Question on limit at infinity

1. Sep 26, 2011

matts0

1. The problem statement, all variables and given/known data
Hello everyone, I am just new to this forum and also a beginner at calculus.
I have a question from my textbook. It's:
Find an example of f(x) that satisfies the following conditions :
f(x) is differentiable for all x>0;
limx->∞f(x) =2;
limx->∞f'(x) does not exist;

I think that if f(x) satisfies the second condition it must have a horizontal tangent at infinity,which means f'(x) = 0 at infinity, am I right? and what does "f'(x) does not exist" really mean?
2. Relevant equations

3. The attempt at a solution
1. The problem statement, all variables and given/known data

2. Relevant equations

3. The attempt at a solution

2. Sep 26, 2011

LCKurtz

You are right about the horizontal asymptote (not horizontal "tangent") of y = 2 as x → ∞. And many graphs you have seen to have the curve "leveling out" as the graph approaches the asymptote, in which case you would have

$$\lim_{x\rightarrow \infty}f'(x)=0$$

What you need to do is find an example that has the y = 2 asymptote but the slope doesn't get close to 0, maybe because it "wobbles back and forth", to phrase it informally.

Last edited: Sep 26, 2011
3. Sep 26, 2011

SammyS

Staff Emeritus
Welcome to the PH Forums !!!

It doesn't say f'(x) does not exist.

It says limx➙∞f'(x) does not exist.

If you're just beginning Calculus, this problem could be difficult.

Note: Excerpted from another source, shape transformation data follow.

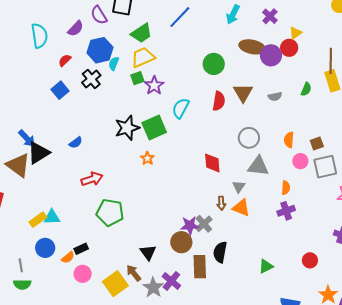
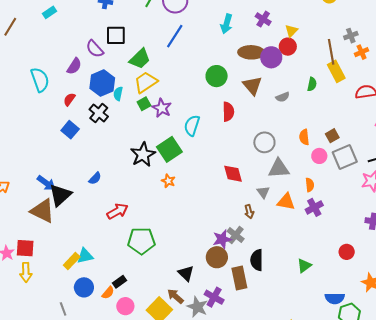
brown triangle: (243, 93) -> (252, 86), moved
orange triangle: (241, 208) -> (286, 202), moved

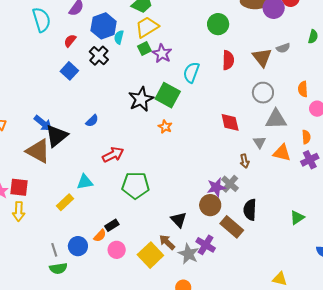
brown triangle: (252, 86) -> (262, 57), moved
green square: (169, 149) -> (168, 95), turned -30
cyan triangle: (85, 256) -> (85, 182), moved
brown rectangle: (239, 278) -> (232, 227), turned -40
blue circle: (84, 287) -> (78, 246), moved

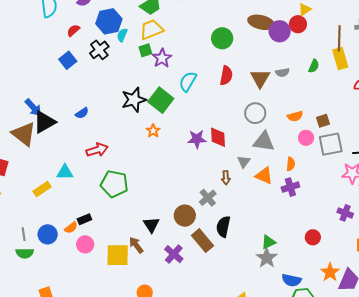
orange semicircle: (303, 89) -> (295, 116), turned -112
purple star: (216, 187) -> (197, 139), moved
gray star: (189, 254) -> (267, 258), moved
yellow square: (150, 255) -> (118, 255), turned 35

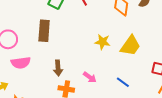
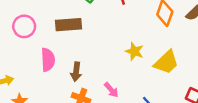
brown rectangle: (44, 31) -> (69, 25), turned 70
pink semicircle: (21, 63) -> (48, 60), moved, turned -96

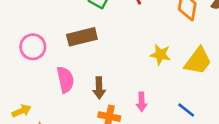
pink arrow: (111, 90) -> (142, 102), turned 49

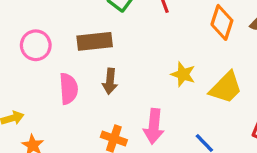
brown arrow: (99, 88) -> (110, 81), moved
pink arrow: (142, 102) -> (154, 126), size x1.5

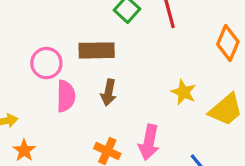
pink circle: (36, 45) -> (46, 63), moved

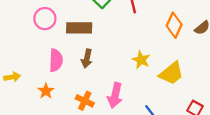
pink circle: (46, 63) -> (45, 19), moved
orange star: (24, 150) -> (46, 91), moved

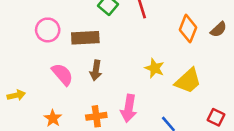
pink semicircle: (56, 60) -> (62, 74), turned -40
orange star: (46, 91) -> (53, 118), moved
orange cross: (85, 101) -> (96, 116), turned -30

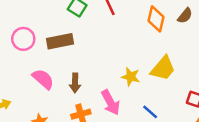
yellow star: (155, 68) -> (131, 77), moved
brown arrow: (96, 70) -> (75, 83), moved
pink arrow: (129, 108) -> (110, 102), turned -30

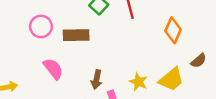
brown semicircle: (185, 16) -> (199, 61), moved
brown arrow: (75, 83) -> (97, 80), moved

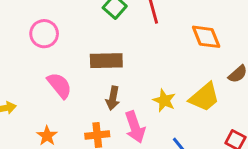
orange diamond: (173, 30) -> (206, 37), turned -45
brown rectangle: (76, 35) -> (106, 61), moved

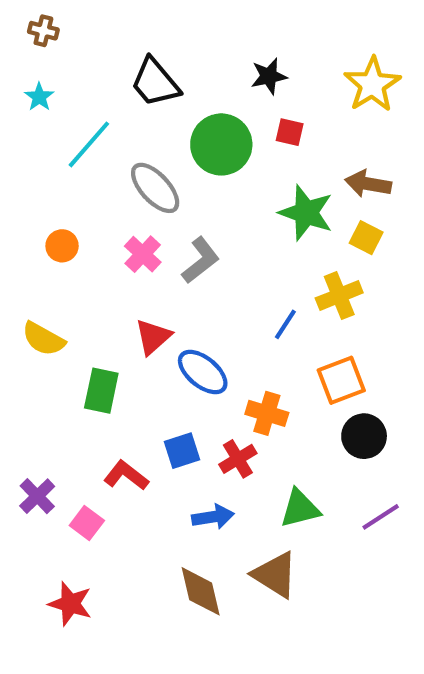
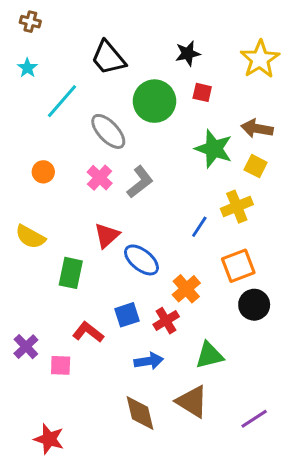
orange cross: (267, 413) -> (186, 289), turned 32
purple line: (381, 517) -> (254, 419), moved
pink square: (87, 523) -> (61, 365), turned -35
red star: (70, 604) -> (49, 439), moved

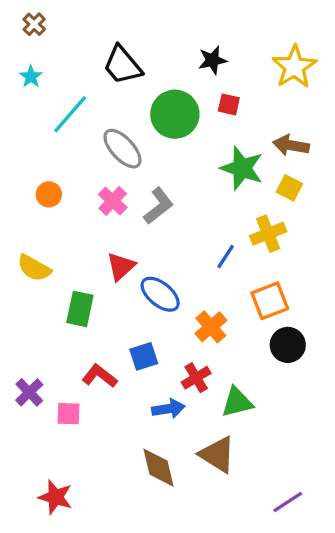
brown cross: (30, 22) -> (34, 24), turned 30
red cross: (166, 321) -> (196, 378), moved
purple line: (254, 419) -> (288, 502), moved

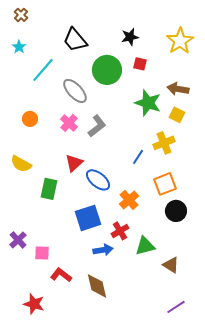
blue square: (144, 356) -> (88, 218), size x1.5
red L-shape: (100, 376) -> (61, 275), moved
brown triangle: (217, 455) -> (171, 265), moved, size x0.7

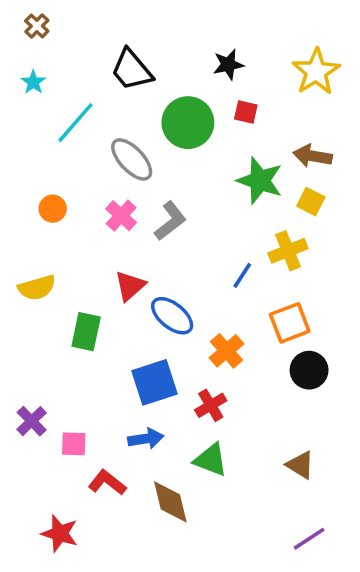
yellow semicircle: (21, 164) -> (37, 288), turned -45
green triangle: (145, 246) -> (211, 460), moved, turned 35
blue arrow: (103, 250) -> (146, 439), moved

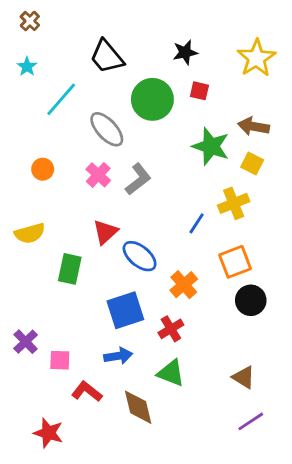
purple line: (309, 539) -> (251, 421), moved

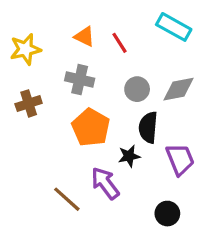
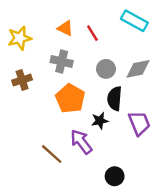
black circle: (167, 214) -> (115, 176), moved

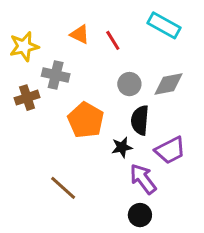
gray cross: (62, 62) -> (56, 75), moved
purple trapezoid: (139, 123) -> (170, 150), turned 85
purple arrow: (81, 142) -> (143, 179), moved

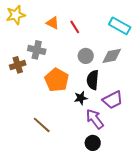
cyan rectangle: (164, 25) -> (120, 26), moved
yellow star: (24, 46) -> (16, 15), moved

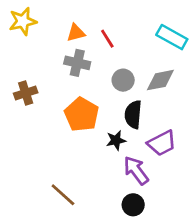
orange triangle: (53, 23) -> (76, 33), turned -40
gray cross: (37, 50) -> (77, 63), moved
brown line: (42, 125) -> (63, 195), moved

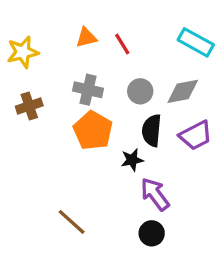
yellow star: (23, 21) -> (23, 52), moved
gray cross: (77, 63) -> (88, 90), moved
purple trapezoid: (162, 143) -> (196, 135), moved

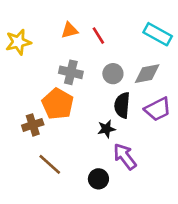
brown cross: (29, 106) -> (33, 125), moved
orange pentagon: (93, 130) -> (58, 104), moved
brown line: (72, 222) -> (50, 164), moved
black circle: (152, 233) -> (98, 179), moved

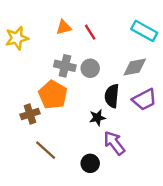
gray circle: (113, 74) -> (90, 68), moved

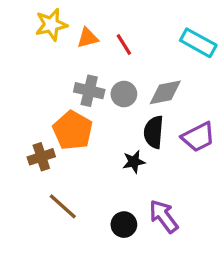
yellow star: (17, 38) -> (51, 25), moved
gray diamond: (135, 67) -> (165, 92), moved
purple arrow: (114, 143) -> (164, 216), moved

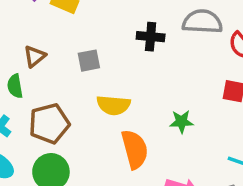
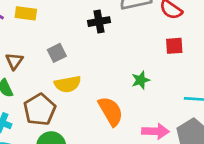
yellow semicircle: (113, 105) -> (68, 84), moved

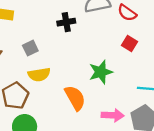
red square: (174, 46) -> (129, 43), turned 35
green star: (141, 80) -> (101, 72), size x1.5

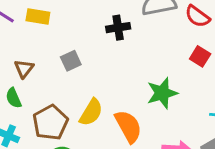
yellow semicircle: (39, 75) -> (91, 112), moved, turned -50

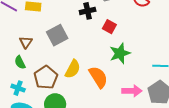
red square: (200, 56) -> (109, 27), moved
gray square: (71, 61) -> (57, 35), size x1.5

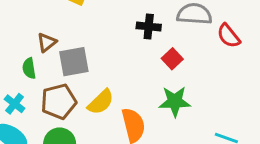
gray square: (57, 35) -> (74, 62), moved

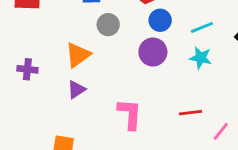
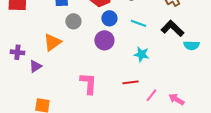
cyan line: (202, 27) -> (138, 23), turned 42
cyan star: (201, 58) -> (141, 54), moved
purple triangle: (76, 90) -> (35, 66), moved

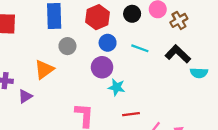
cyan star: (141, 54) -> (116, 87), moved

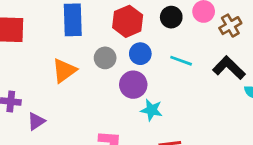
gray circle: (67, 46) -> (105, 58), moved
orange triangle: (44, 70) -> (64, 71), moved

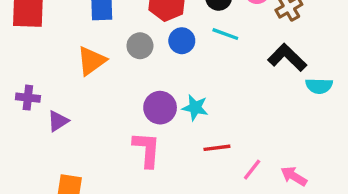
cyan line: (181, 61) -> (225, 34), moved
purple circle: (133, 85) -> (160, 108), moved

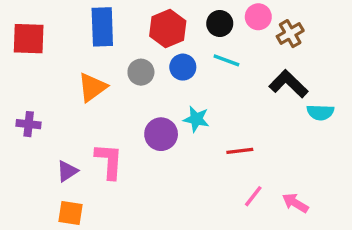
cyan star: (195, 108) -> (196, 119), moved
purple triangle: (58, 121) -> (67, 171), moved
red line: (217, 148) -> (240, 151), moved
pink L-shape: (147, 149) -> (109, 161), moved

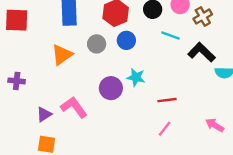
cyan line: (226, 60) -> (171, 36), moved
pink L-shape: (109, 161) -> (74, 107), turned -40
pink line: (253, 196) -> (165, 129), moved
pink arrow: (295, 203) -> (215, 125), moved

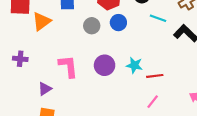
orange triangle: (62, 55) -> (42, 21), moved
cyan star: (136, 77) -> (134, 65), moved
pink L-shape: (74, 107) -> (68, 66), moved, turned 30

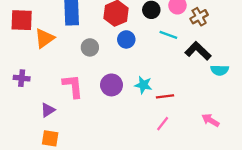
gray circle: (92, 26) -> (90, 47), moved

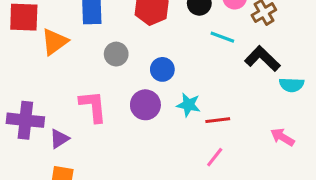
blue circle: (126, 39) -> (162, 69), moved
purple cross: (22, 78) -> (25, 120), moved, size x1.6
pink arrow: (210, 120) -> (282, 137), moved

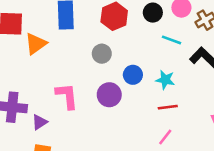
gray circle: (116, 54) -> (102, 54), moved
blue circle: (162, 69) -> (133, 75), moved
cyan star: (189, 105) -> (165, 80), moved

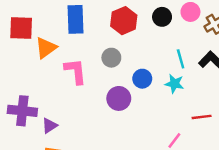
cyan line: (171, 40) -> (181, 59), moved, turned 54
pink L-shape: (67, 96) -> (76, 71), moved
red line: (168, 107) -> (202, 117), moved

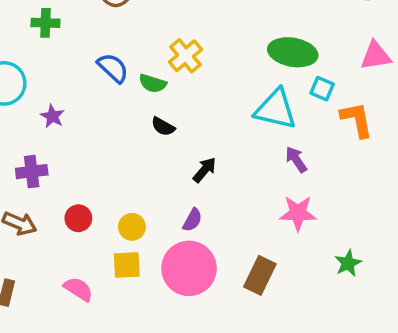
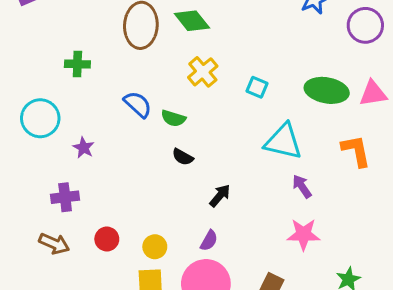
green ellipse: (293, 52) -> (327, 90), moved
yellow cross: (186, 56) -> (203, 72), moved
cyan square: (322, 89) -> (257, 87), moved

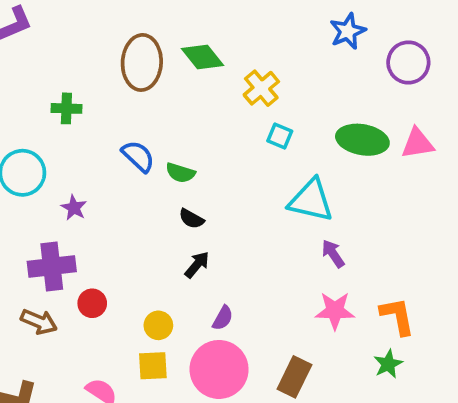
yellow cross: (203, 72) -> (261, 88), moved
orange L-shape: (356, 151) -> (397, 316), moved
black arrow: (220, 196) -> (197, 265), moved
purple cross: (65, 197) -> (52, 267), size x1.4
red circle: (107, 239) -> (92, 303), moved

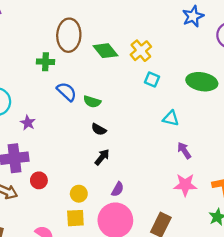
green diamond: (202, 57) -> (105, 51), moved
green cross: (66, 108) -> (46, 62), moved
cyan triangle: (311, 200) -> (171, 118), size x0.6

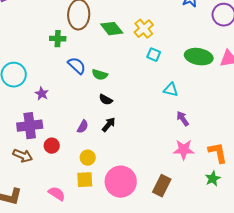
purple semicircle: (118, 189) -> (83, 127), moved

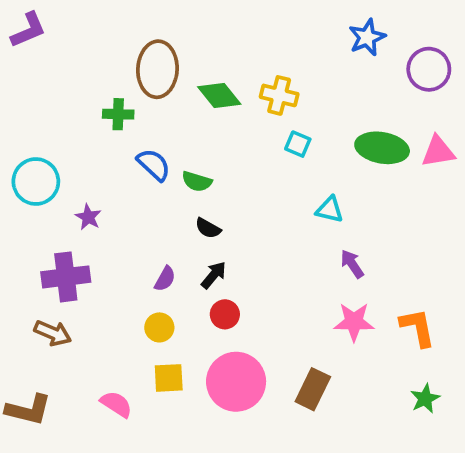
yellow cross: (144, 29) -> (279, 95), turned -36
red circle: (52, 146) -> (225, 314), moved
yellow circle: (88, 158) -> (159, 327), moved
green star: (213, 179) -> (425, 399), moved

You are correct as far as rational functions are concerned.

Try to modify a sine or cosine function, so that its amplitude decreases as x➙∞ , but oscillates more and more rapidly as x➙∞ . If it oscillates rapidly enough, then the derivative may oscillate with constant or increasing amplitude. Therefore, the limit derivative will not converge as x➙∞ .

See the image of a graph of such a first derivative, f'(x). ...Plotted in WolframAlpha.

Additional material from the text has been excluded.